L’affaire a été mise en délibéré et mise à disposition au greffe le 16 JUIN 2025, les parties en ayant été préalablement avisées dans les conditions prévues au deuxième alinéa de l’article 450 du Code de Procédure Civile.
EXPOSE DU LITIGE
[Y] [F] percevait l’Allocation Adulte Handicapé (AAH) depuis le 1er mars 2019. Il percevait également une pension d’invalidité versée par la Caisse Primaire d’Assurance Maladie (CPAM).

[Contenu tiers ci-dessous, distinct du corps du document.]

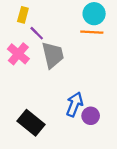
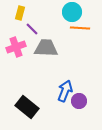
cyan circle: (94, 14) -> (72, 12), moved
pink cross: (18, 54) -> (16, 47), turned 30
gray trapezoid: (53, 55) -> (46, 48), turned -75

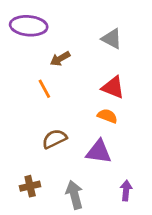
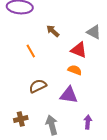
gray triangle: (112, 39) -> (94, 32), moved
brown arrow: (60, 59) -> (53, 31), moved, turned 72

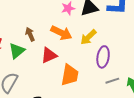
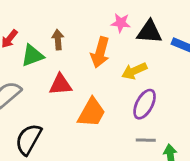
orange arrow: (61, 33) -> (100, 52), turned 60
red triangle: (49, 55) -> (60, 84), moved

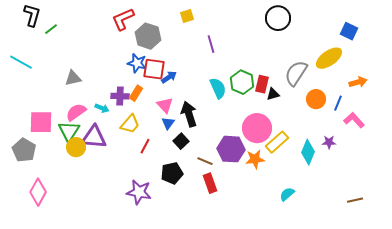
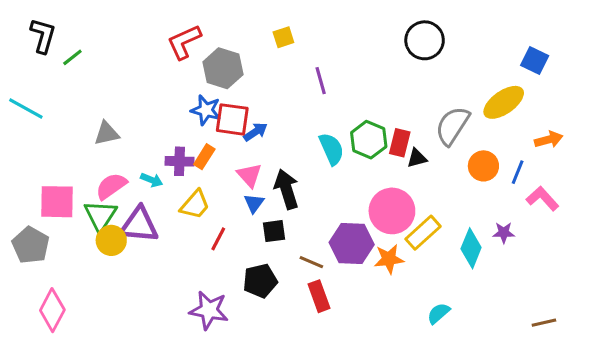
black square: (181, 141) -> (274, 231), turned 35

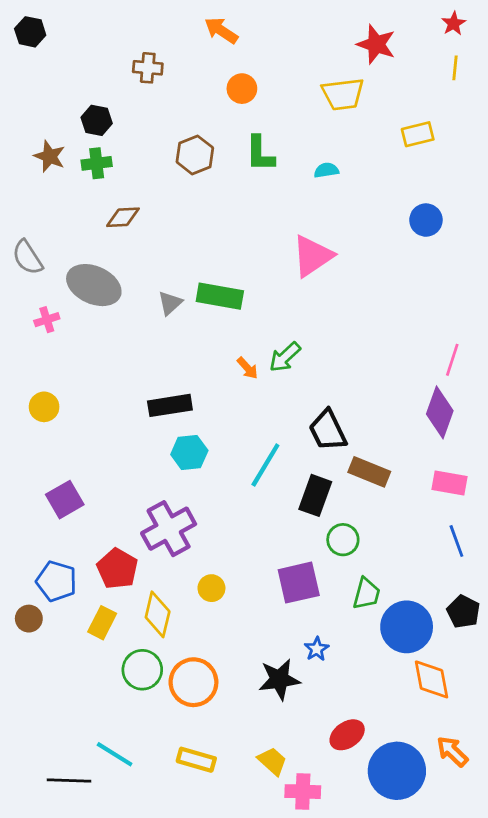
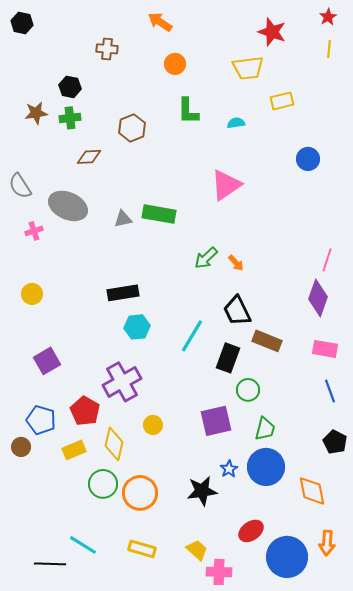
yellow rectangle: (418, 134) -> (282, 101), moved
brown hexagon: (195, 155) -> (132, 128), moved
brown star: (50, 156) -> (36, 113), turned -30
gray triangle: (170, 303) -> (123, 219), turned 30
orange arrow: (247, 368) -> (236, 263), moved
yellow rectangle: (102, 623) -> (74, 450), turned 40
blue circle: (407, 627) -> (266, 467), moved
orange arrow: (452, 751) -> (327, 543), turned -130

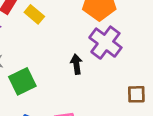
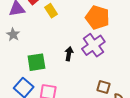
green square: (22, 81) -> (36, 62), moved

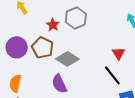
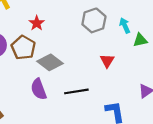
gray hexagon: (76, 18) -> (94, 20), moved
black line: (112, 75) -> (76, 91), moved, turned -65

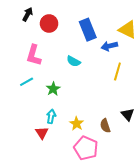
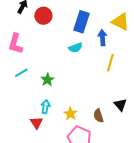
blue rectangle: (88, 30) -> (81, 22), turned 40
blue arrow: (109, 46) -> (102, 38), turned 98
pink L-shape: (34, 55) -> (15, 44), moved
cyan semicircle: (74, 61) -> (75, 48), moved, turned -48

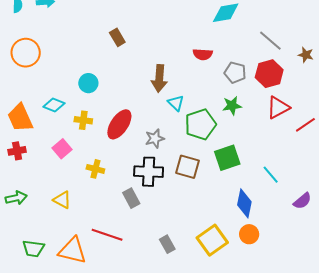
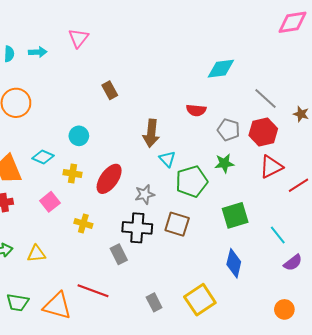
green square: (227, 158) -> (235, 215), moved
cyan line: (271, 175) -> (278, 235), moved
yellow triangle: (62, 200) -> (36, 254), moved, turned -36
orange circle: (249, 234) -> (284, 309), moved

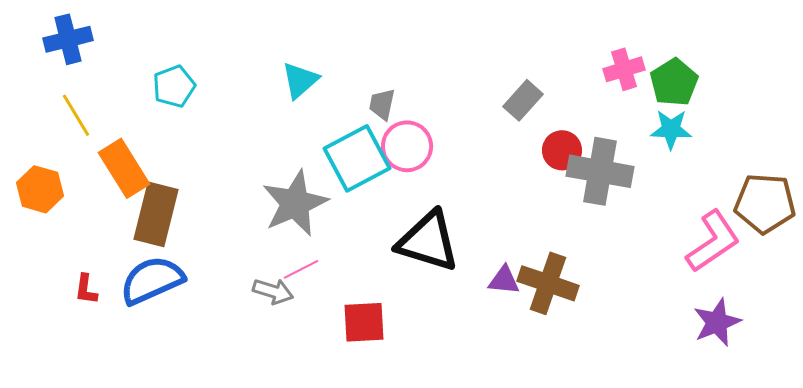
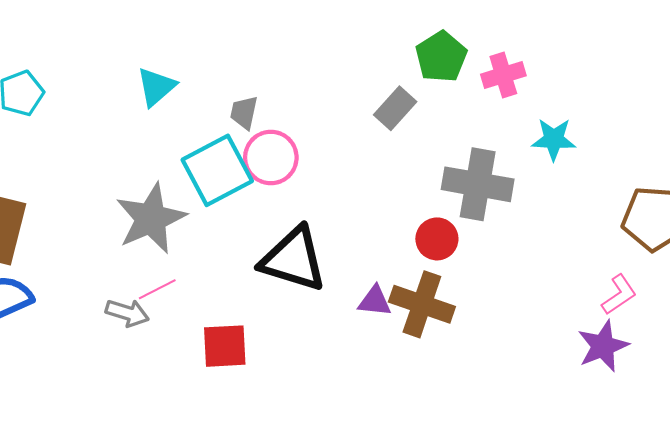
green pentagon: (674, 82) -> (441, 57), moved
red circle: (562, 150) -> (437, 239), moved
pink L-shape: (713, 241) -> (619, 295), moved, size x0.6

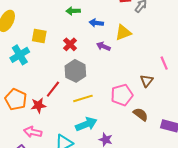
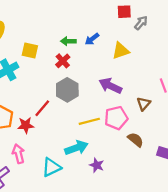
green arrow: (73, 11) -> (68, 41), moved
blue arrow: (96, 23) -> (92, 39), turned -48
purple arrow: (103, 46) -> (110, 86), moved, size x1.5
yellow line: (83, 98) -> (89, 121), moved
pink arrow: (33, 132) -> (18, 154), turned 60

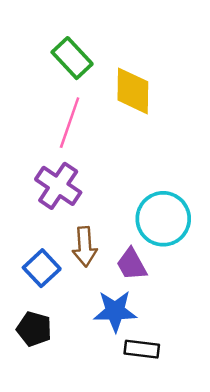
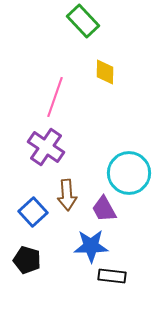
green rectangle: (72, 58) -> (83, 21), moved
yellow diamond: (133, 91) -> (105, 72), size x0.7

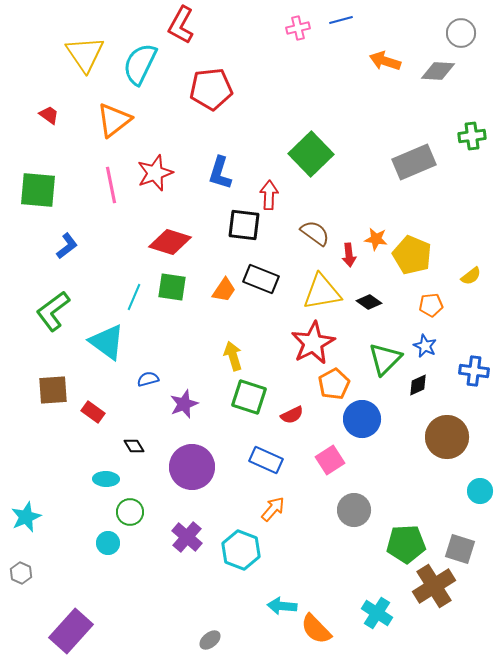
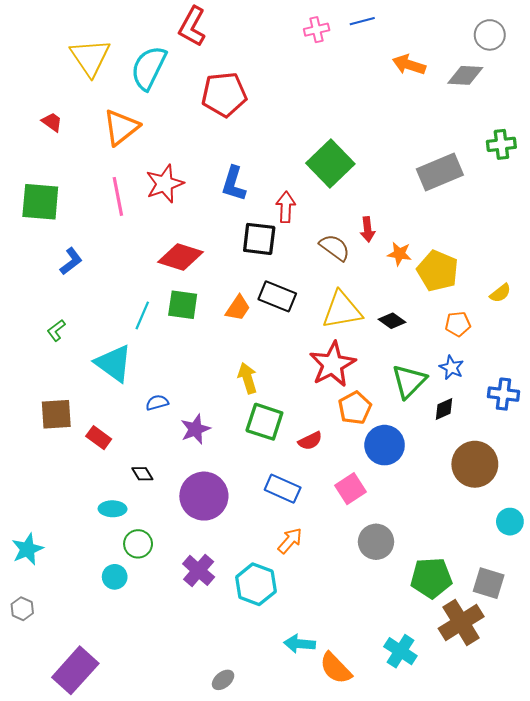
red arrow: (349, 255) -> (368, 229), moved
green L-shape: (53, 311) -> (56, 330), size x0.5

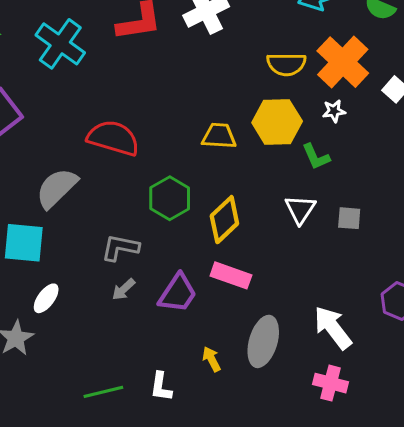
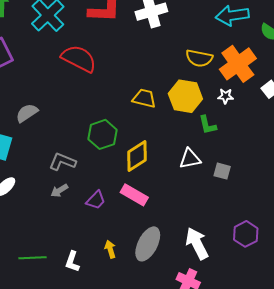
red semicircle: (113, 138) -> (79, 59), moved
gray semicircle: (57, 188) -> (27, 113), size x0.7
white triangle: (300, 209) -> (190, 159), turned 35
purple trapezoid: (178, 293) -> (96, 200), size x0.7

En décembre 2022, la Caisse d’Allocations Familiales (CAF) de l’Yonne a eu connaissance de la perception au surplus d’une pension de l’organisme AG2R prévoyance et a suspendu le droit à l’AAH à compter du 1er janvier 2023 dans l’attente d’informations complémentaires sur l’origine de cette pension.
[Y] [F] ayant précisé que l’octroi de cette pension était issu d’un contrat souscrit de manière obligatoire, la CAF lui a notifié, le 19 janvier 2023, un trop-perçu d’AAH à hauteur de 12 392,31 euros pour la période de janvier 2021 à décembre 2022 en raison du non-cumul des deux prestations.
Saisie en contestation de cette décision par l’allocataire, la Commission de Recours Amiable (CRA) a, à l’issue de sa séance en date du 4 juillet 2023, confirmé le trop-perçu.
Par requête en date du 28 juillet 2023, [Y] [F] a saisi le pôle social du Tribunal judiciaire d’Auxerre d’une contestation de cette décision.
A l’audience du 8 avril 2025, [Y] [F], assisté de son conseil, demande au Tribunal de :
— juger que le trop-perçu d’AAH réclamé par la CAF n’est justifié ni dans son principe, ni dans son montant,
— juger que la décision de la CRA déférée est infondée et l’infirmer,
— débouter la CAF de sa demande en paiement de l’indu et de toutes demandes.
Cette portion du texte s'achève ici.